**Data provided**.
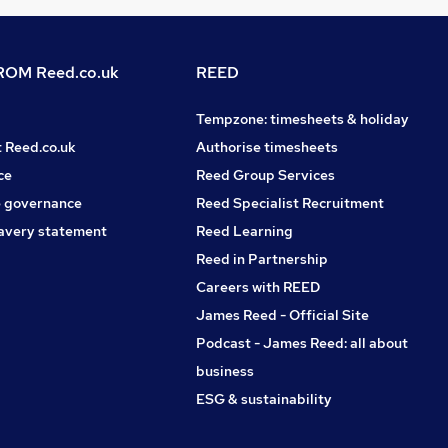
OM Reed.co.uk
REED
Tempzone: timesheets & holiday
t Reed.co.uk
Authorise timesheets
ce
Reed Group Services
 governance
Reed Specialist Recruitment
avery statement
Reed Learning
Reed in Partnership
Careers with REED
James Reed - Official Site
Podcast - James Reed: all about
business
ESG & sustainability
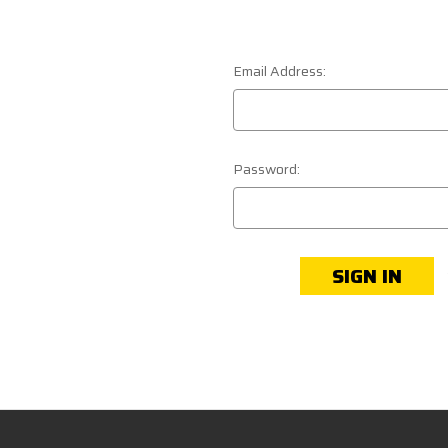
Email Address:
Password:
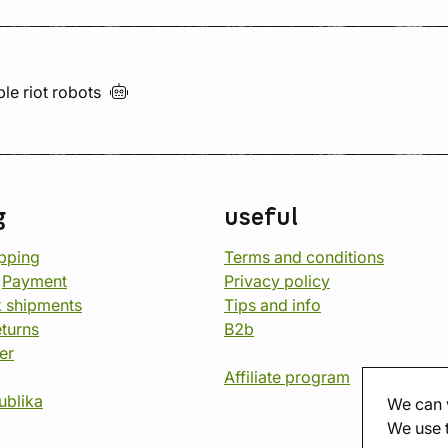
ble riot
robots
g
useful
opping
Terms and conditions
d
Payment
Privacy policy
 shipments
Tips and info
eturns
B2b
er
Affiliate program
ublika
We can 
We use 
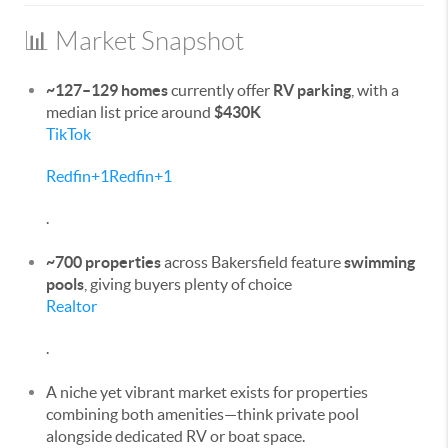
📊 Market Snapshot
~127–129 homes
currently offer
RV parking
, with a
median list price around
$430K
TikTok
Redfin
+1
Redfin
+1
.
~700 properties
across Bakersfield feature
swimming
pools
, giving buyers plenty of choice
Realtor
.
A niche yet vibrant market exists for properties
combining both amenities—think private pool
alongside dedicated RV or boat space.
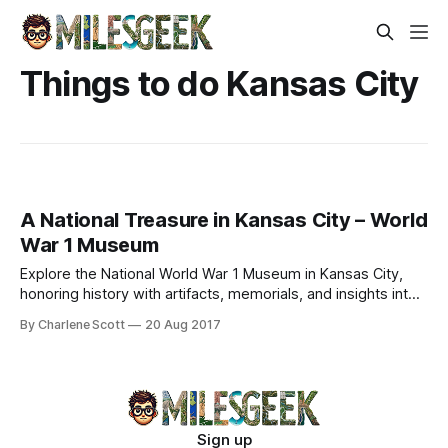
Things to do Kansas City
A National Treasure in Kansas City – World
War 1 Museum
Explore the National World War 1 Museum in Kansas City,
honoring history with artifacts, memorials, and insights into
the Great War's impact.
By Charlene Scott
20 Aug 2017
Sign up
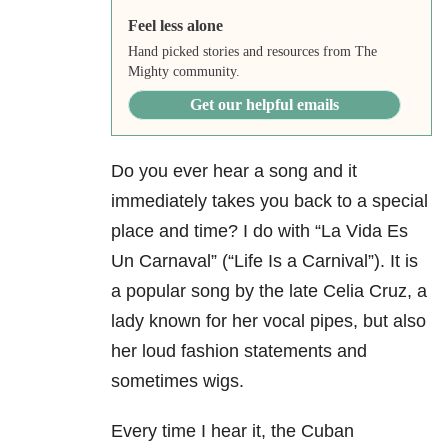
Feel less alone
Hand picked stories and resources from The
Mighty community.
Get our helpful emails
Do you ever hear a song and it
immediately takes you back to a special
place and time? I do with “La Vida Es
Un Carnaval” (“Life Is a Carnival”). It is
a popular song by the late Celia Cruz, a
lady known for her vocal pipes, but also
her loud fashion statements and
sometimes wigs.
Every time I hear it, the Cuban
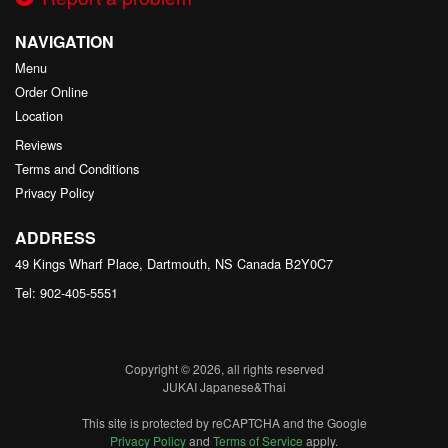
NAVIGATION
Menu
Order Online
Location
Reviews
Terms and Conditions
Privacy Policy
ADDRESS
49 Kings Wharf Place, Dartmouth, NS
Canada
B2Y0C7
Tel:
902-405-5551
Copyright © 2026, all rights reserved
JUKAI Japanese&Thai
This site is protected by reCAPTCHA and the Google
Privacy Policy
and
Terms of Service
apply.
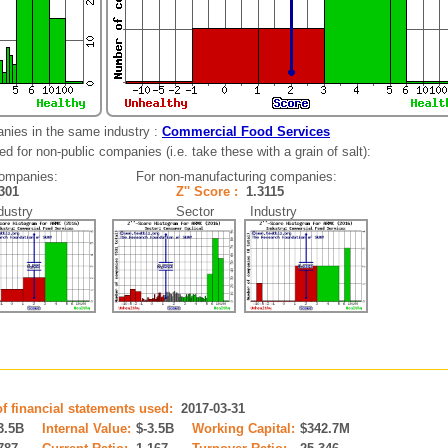
nies in the same industry :
Commercial Food Services
d for non-public companies (i.e. take these with a grain of salt):
companies:
For non-manufacturing companies:
8301
Z'' Score :
1.3115
ustry
Sector Industry
of financial statements used:
2017-03-31
3.5B
Internal Value:
$-3.5B
Working Capital:
$342.7M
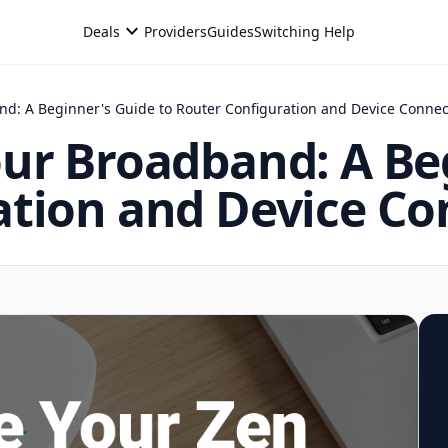
expand_more
Deals
Providers
Guides
Switching Help
nd: A Beginner's Guide to Router Configuration and Device Connec
ur Broadband: A Be
ation and Device Co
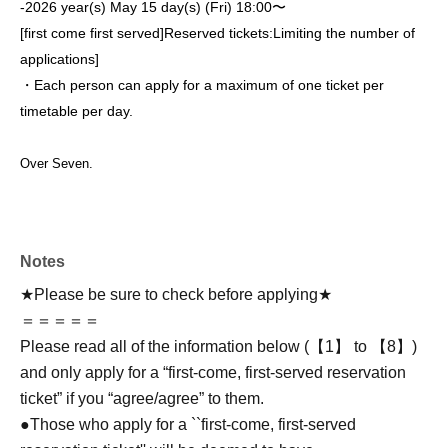
-
2026 year(s) May 15 day(s) (Fri) 18:00〜
[first come first served]
Reserved tickets:
Limiting the number of
applications
]
・Each person can apply for a maximum of one ticket per
timetable per day.
Over Seven.
Notes
★Please be sure to check before applying★
＝＝＝＝＝
Please read all of the information below (【1】 to 【8】)
and only apply for a “first-come, first-served reservation
ticket” if you “agree/agree” to them.
●Those who apply for a ``first-come, first-served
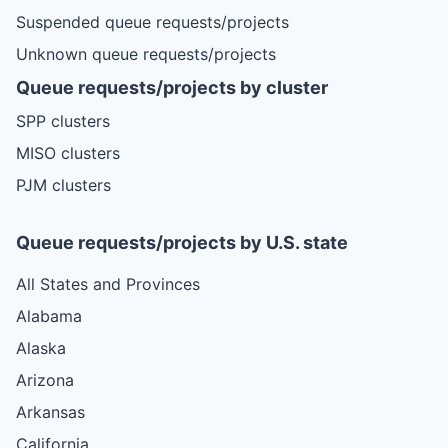
Suspended queue requests/projects
Unknown queue requests/projects
Queue requests/projects by cluster
SPP clusters
MISO clusters
PJM clusters
Queue requests/projects by U.S. state
All States and Provinces
Alabama
Alaska
Arizona
Arkansas
California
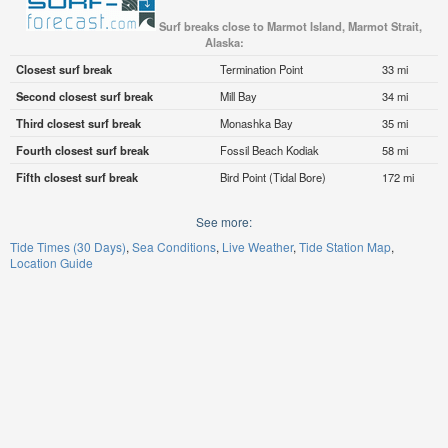
Surf breaks close to Marmot Island, Marmot Strait,
Alaska:
Closest surf break
Termination Point
33 mi
Second closest surf break
Mill Bay
34 mi
Third closest surf break
Monashka Bay
35 mi
Fourth closest surf break
Fossil Beach Kodiak
58 mi
Fifth closest surf break
Bird Point (Tidal Bore)
172 mi
See more:
Tide Times (30 Days)
Sea Conditions
Live Weather
Tide Station Map
Location Guide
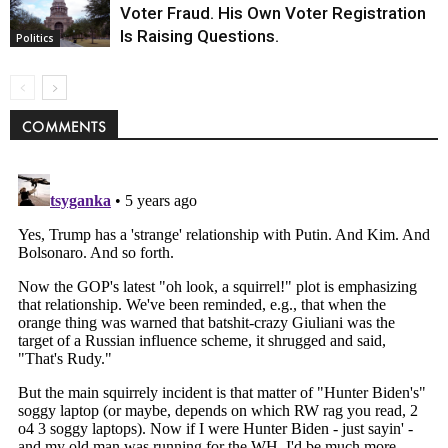
Voter Fraud. His Own Voter Registration
Is Raising Questions.
Politics
COMMENTS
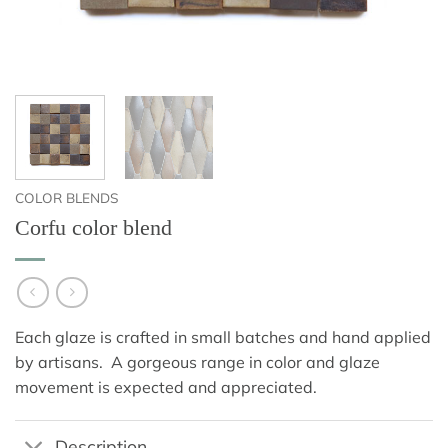
COLOR BLENDS
Corfu color blend
Each glaze is crafted in small batches and hand applied
by artisans. A gorgeous range in color and glaze
movement is expected and appreciated.
Description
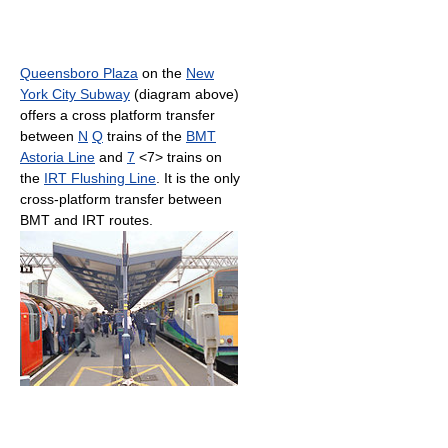
Queensboro Plaza
on the
New
York City Subway
(diagram above)
offers a cross platform transfer
between
N
Q
trains of the
BMT
Astoria Line
and
7
<7> trains on
the
IRT Flushing Line
. It is the only
cross-platform transfer between
BMT and IRT routes.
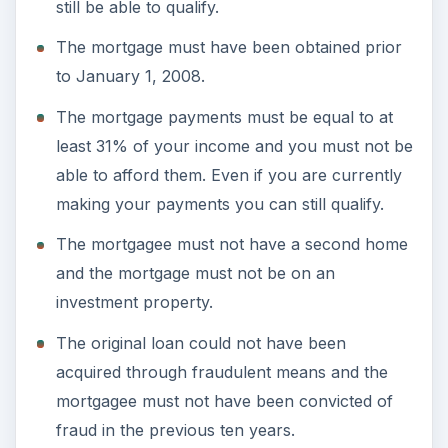
still be able to qualify.
The mortgage must have been obtained prior
to January 1, 2008.
The mortgage payments must be equal to at
least 31% of your income and you must not be
able to afford them. Even if you are currently
making your payments you can still qualify.
The mortgagee must not have a second home
and the mortgage must not be on an
investment property.
The original loan could not have been
acquired through fraudulent means and the
mortgagee must not have been convicted of
fraud in the previous ten years.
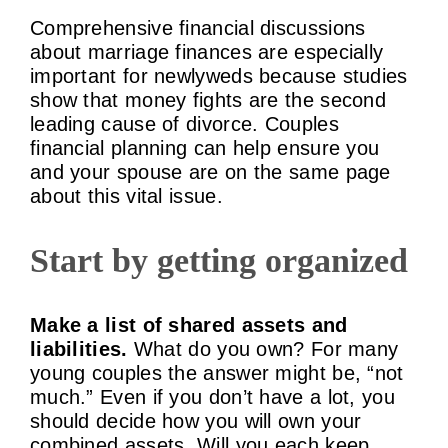
Comprehensive financial discussions
about marriage finances are especially
important for newlyweds because studies
show that money fights are the second
leading cause of divorce. Couples
financial planning can help ensure you
and your spouse are on the same page
about this vital issue.
Start by getting organized
Make a list of shared assets and
liabilities.
What do you own? For many
young couples the answer might be, “not
much.” Even if you don’t have a lot, you
should decide how you will own your
combined assets. Will you each keep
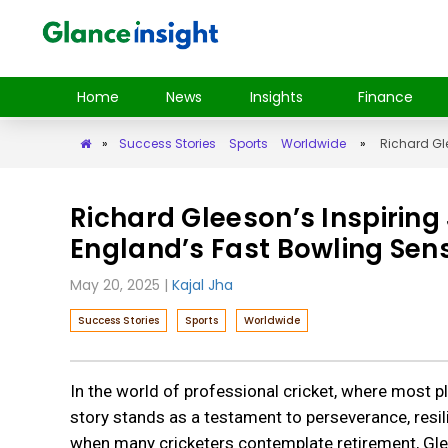
Home
News
Insights
Finance
»
Success Stories
Sports
Worldwide
»
Richard Gl
Richard Gleeson’s Inspiri
England’s Fast Bowling Sen
May 20, 2025
|
Kajal Jha
Success Stories
Sports
Worldwide
In the world of professional cricket, where most 
story stands as a testament to perseverance, resil
when many cricketers contemplate retirement, Glee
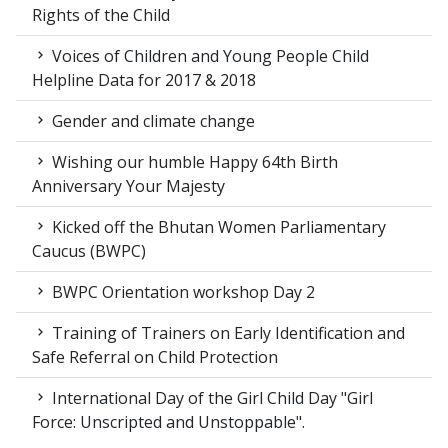
Rights of the Child
Voices of Children and Young People Child
Helpline Data for 2017 & 2018
Gender and climate change
Wishing our humble Happy 64th Birth
Anniversary Your Majesty
Kicked off the Bhutan Women Parliamentary
Caucus (BWPC)
BWPC Orientation workshop Day 2
Training of Trainers on Early Identification and
Safe Referral on Child Protection
International Day of the Girl Child Day "Girl
Force: Unscripted and Unstoppable".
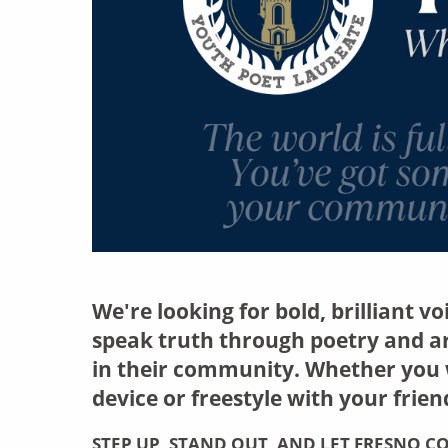
We're looking for bold, brilliant v
speak truth through poetry and a
in their community. Whether you w
device or freestyle with your frien
STEP UP, STAND OUT, AND LET FRESNO 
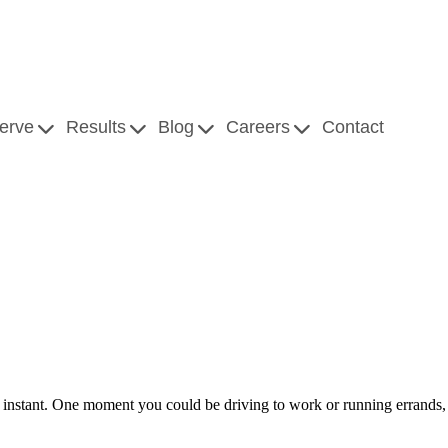
erve
Results
Blog
Careers
Contact
instant. One moment you could be driving to work or running errands, 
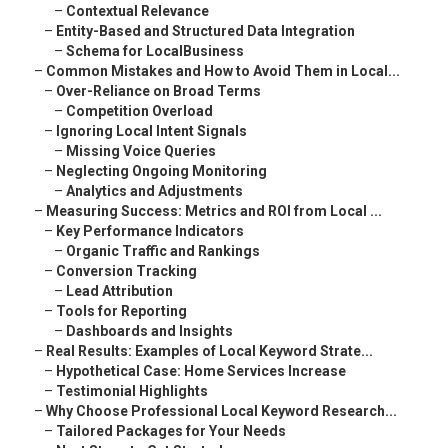
–
Contextual Relevance
–
Entity-Based and Structured Data Integration
–
Schema for LocalBusiness
–
Common Mistakes and How to Avoid Them in Local...
–
Over-Reliance on Broad Terms
–
Competition Overload
–
Ignoring Local Intent Signals
–
Missing Voice Queries
–
Neglecting Ongoing Monitoring
–
Analytics and Adjustments
–
Measuring Success: Metrics and ROI from Local ...
–
Key Performance Indicators
–
Organic Traffic and Rankings
–
Conversion Tracking
–
Lead Attribution
–
Tools for Reporting
–
Dashboards and Insights
–
Real Results: Examples of Local Keyword Strate...
–
Hypothetical Case: Home Services Increase
–
Testimonial Highlights
–
Why Choose Professional Local Keyword Research...
–
Tailored Packages for Your Needs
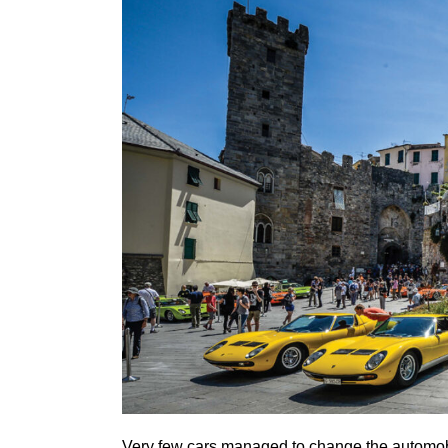
Very few cars managed to change the automobil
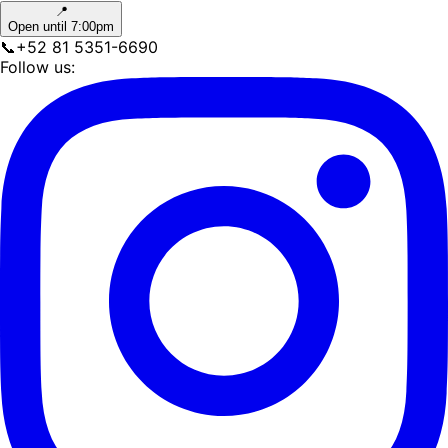
📍
Open until 7:00pm
📞
+52 81 5351-6690
Follow us:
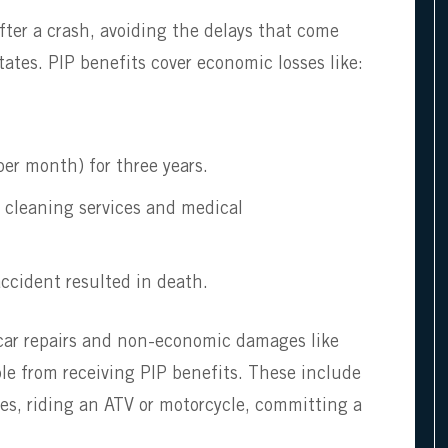
fter a crash, avoiding the delays that come
ates. PIP benefits cover economic losses like:
er month) for three years.
, cleaning services and medical
ccident resulted in death.
 car repairs and non-economic damages like
le from receiving PIP benefits. These include
ies, riding an ATV or motorcycle, committing a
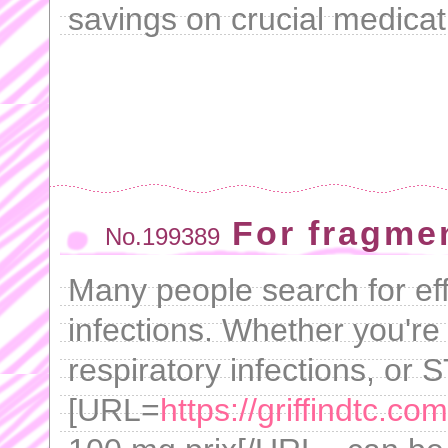
savings on crucial medicat
For fragmen
No.199389
Many people search for effi
infections. Whether you're 
respiratory infections, or S
[URL=
https://griffindtc.co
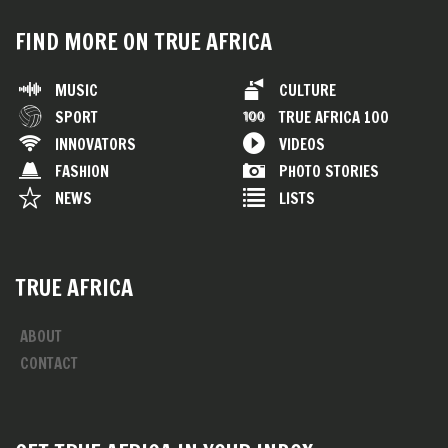
FIND MORE ON TRUE AFRICA
MUSIC
CULTURE
SPORT
TRUE AFRICA 100
INNOVATORS
VIDEOS
FASHION
PHOTO STORIES
NEWS
LISTS
TRUE AFRICA
ABOUT
CONTACT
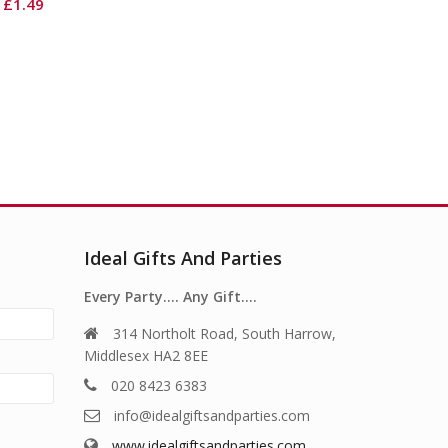
Ideal Gifts And Parties
Every Party…. Any Gift….
314 Northolt Road, South Harrow,
Middlesex HA2 8EE
020 8423 6383
info@idealgiftsandparties.com
www.idealgiftsandparties.com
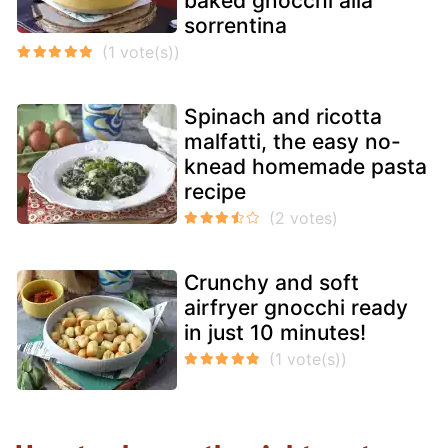
baked gnocchi alla
sorrentina
Spinach and ricotta
malfatti, the easy no-
knead homemade pasta
recipe
Crunchy and soft
airfryer gnocchi ready
in just 10 minutes!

**Work to be completed**. Copy each line above where "assets" appears.

**Written solution**.
Make a list of shared assets and
combined assets. Will you each keep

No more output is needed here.